While it’s easier said than done, there are two areas I recommend forum owners invest time to increase traffic and revenue:
Playing nice with other social media sites. Twitter and Facebook can be great tools for introducing new members to your community and re-engaging with existing members. At a minimum, it makes sense to share content on Twitter and Facebook for consumption.
Building spaces where purchasing decisions are made. Becoming the definitive source for information and conversation around a particular product category provides a lot of leverage when it comes to monetization. This means creating sensible threads that relate to products, encouraging conversation around products, and creating content that your community will find helpful.
What are the common mistakes you see forum administrators making?
We frequently chat with forum owners who are just launching their site and are heavily focused around monetization. While it’s important to build a framework for your forum where monetization is possible later on, initially, the focus should be on community building rather than revenue generation.
What do you consider your greatest accomplishment so far?
I think I've pulled two magic tricks in my life so far - the first was convincing Josh Kopleman of First Round Capital to invest in me with no product, no customers and no team. The second was to convince the Driving Revenue guys that they'd be better off on our team than alone. Both those events were about getting people to invest in me beyond what was really justified by the facts. I like to think that both have been good bets, but there are a lot more cards that need to turn over before we really know. Delivering on the faith those guys showed in me is what keeps me up at night.
Any failures you'd care to tell us about?
One thing I would do differently next time is to start with a co-founder. It’s easy to underestimate the mental burden of being on your own. It’s not so much that you can’t make decisions, but that sometimes you don’t even realize the decisions you aren’t making. The wrong co-founder is obviously a horrendous situation but the right one provides a sounding board and another perspective from someone who's in as deep as you are.
Where do you see the Internet 5 years from now?
I think we're still under-estimating the shift to mobile. I often find myself lying in bed with my cell phone when my "real" computer is three feet away. I think for a while people tried to argue that it was all upside, that mobile was all additive and wouldn't cannibalize from the web. I don't think that's true, and it's going to get less true over time.
What Websites do you visit for fun and relaxation?
I'm a massive Hacker News addict. I read it both on the RSS feed and from the front page because you see different stories that way.
What do you know now that you wish you'd known 5 years ago?
Don't stop exercising. It's much easier to continue a good habit then start a new one.

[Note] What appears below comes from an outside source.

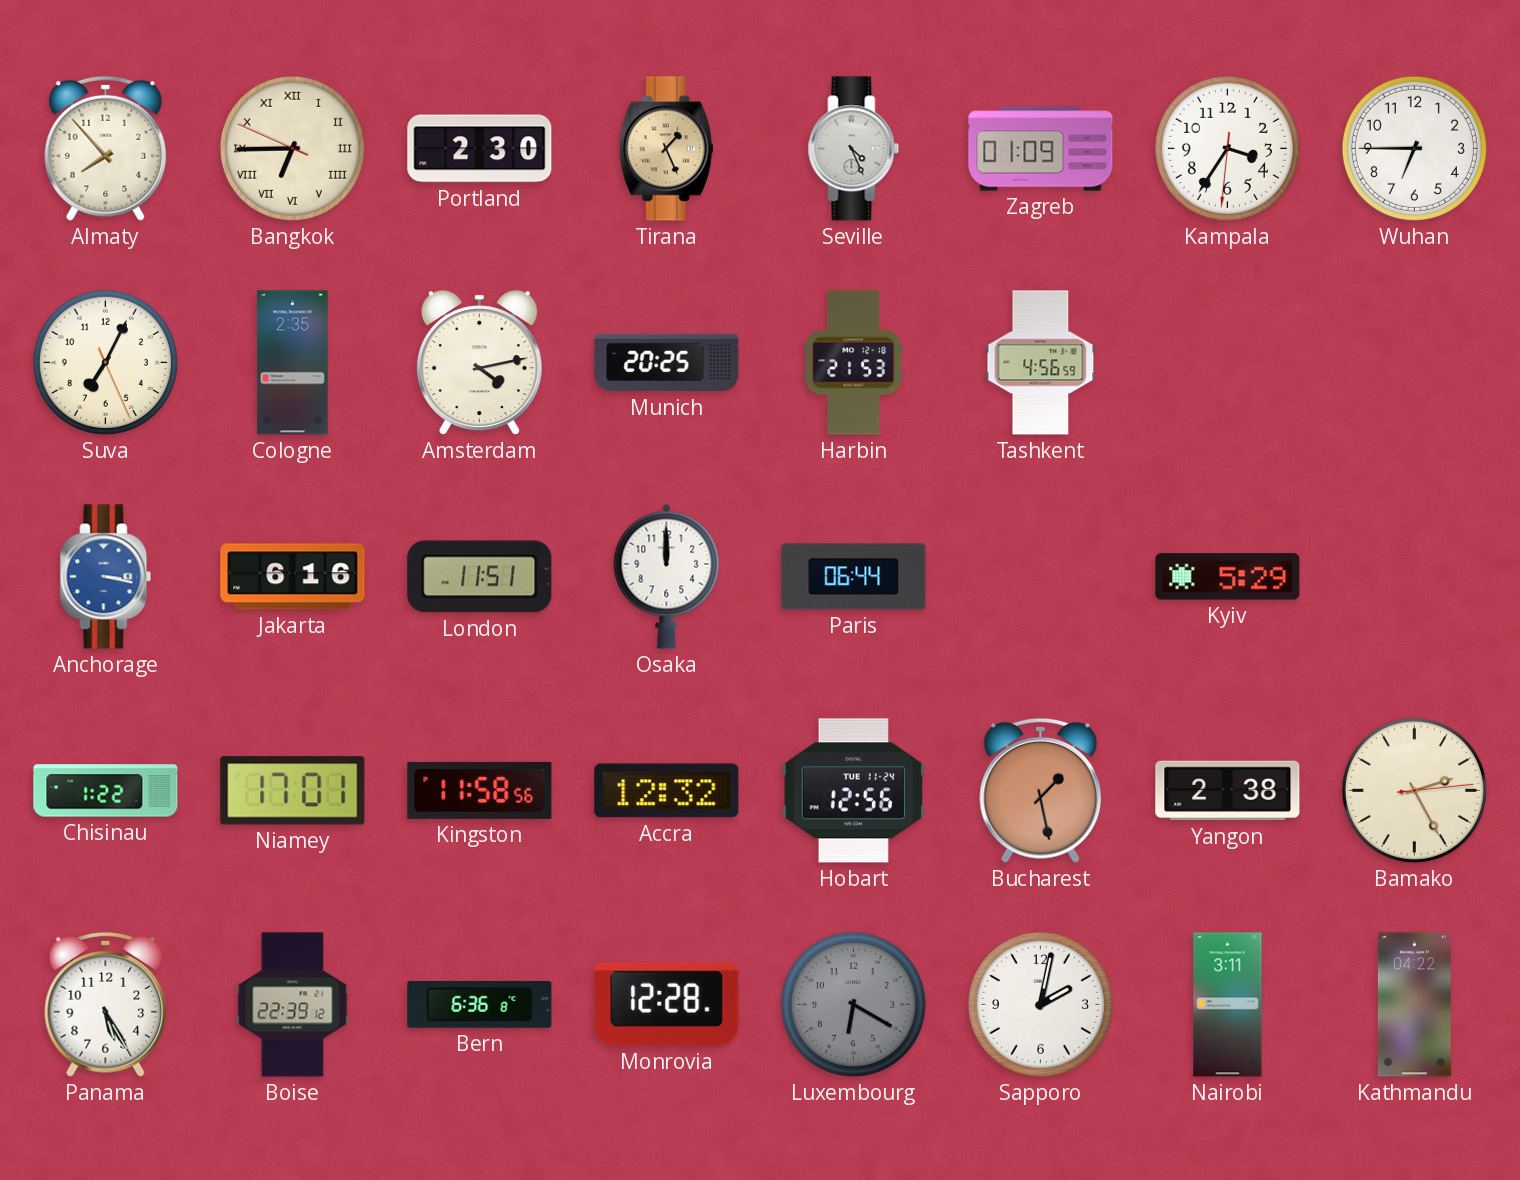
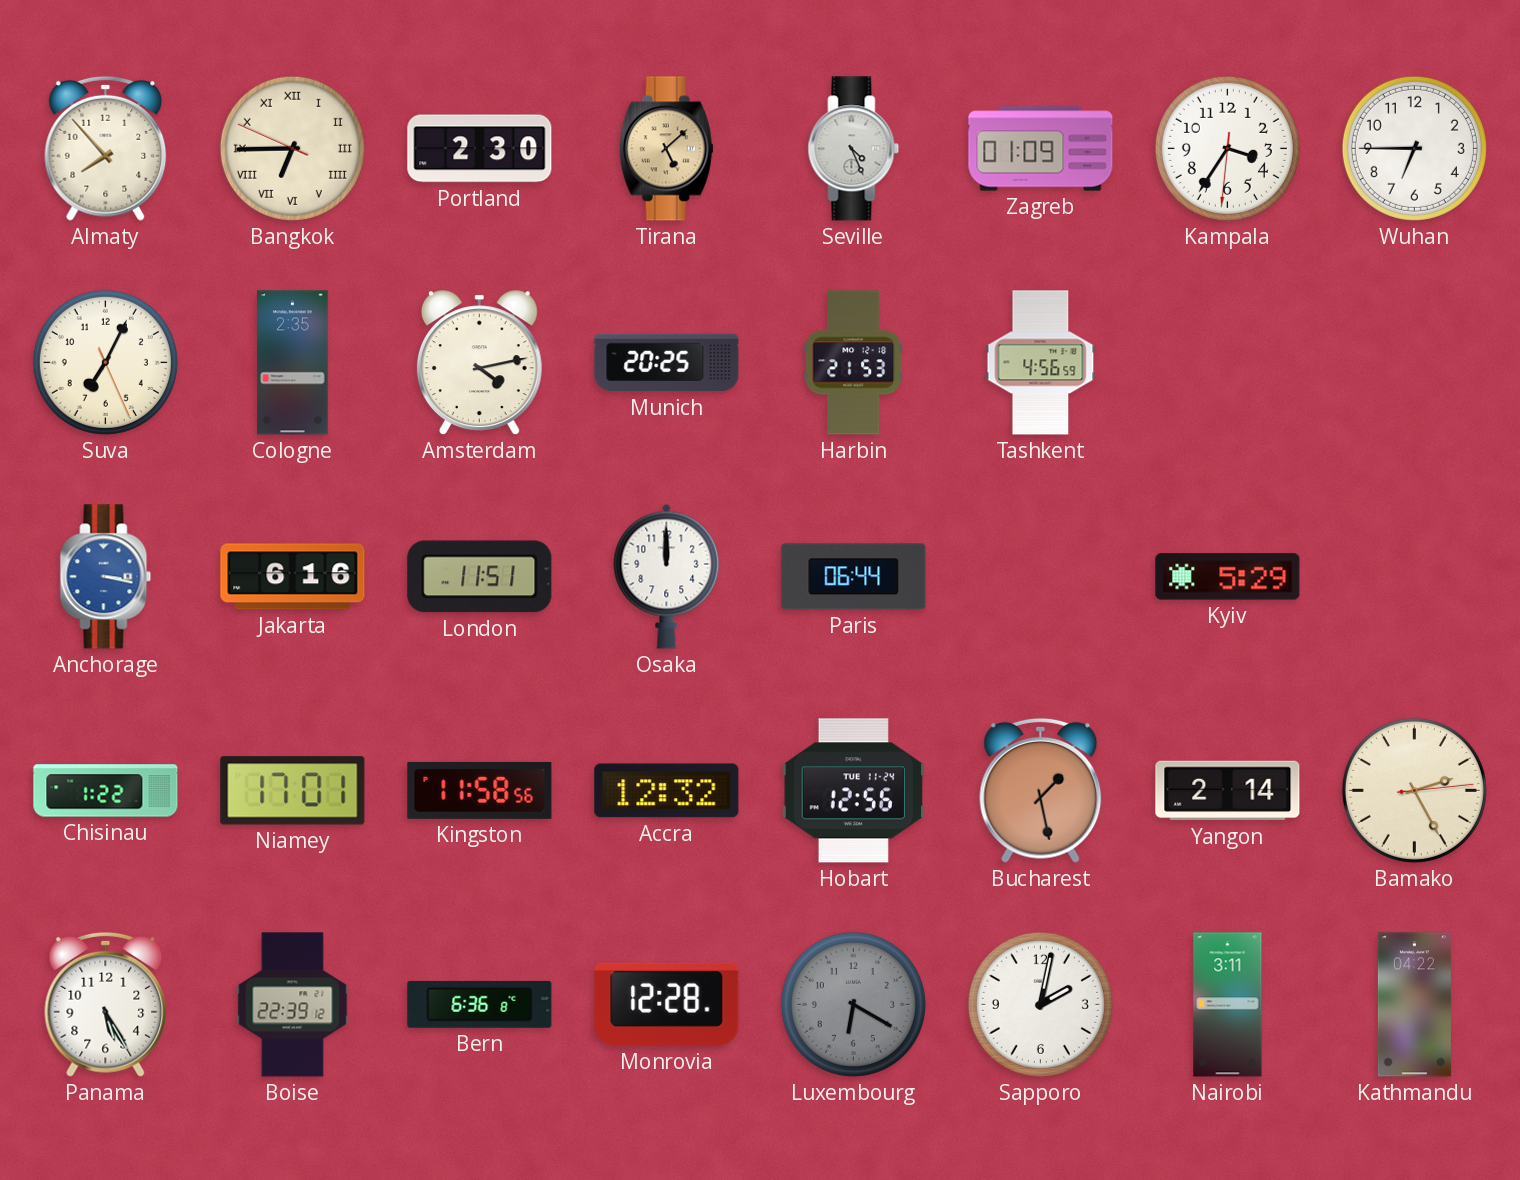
Tirana: 1:26 -> 5:08
Yangon: 2:38 -> 2:14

What offline activities do you enjoy in your spare time?
I like to snowboard and sail and I really love to travel. Before business school, I took 6 months off and visited 11 countries. It was a real treat.
What are your favorite books? TV shows? Music? Foods? Beverages?
Growing up I was a huge fan of Ender's Game and of Life After God. For TV I generally like dramas - I was a huge fan of the West Wing and Battlestar Galactica. Lately I've gotten into Justified. I'm a huge Sushi fan and there are lots of great options in San Francisco.
Do you have any pet peeves?
People who don't make the most of their situation. I was born into a pretty lucky situation and I feel compelled to try and make the most of my luck. People who take things for granted or don't try their hardest sadden me.
What does the future hold for Oliver Roup?
Links in content have economic value to their target but that value is largely ignored. VigLink aims to change that and to create value for our customers, employees and investors in the process. It's an exciting problem and one I hope to be involved with solving for a long time to come.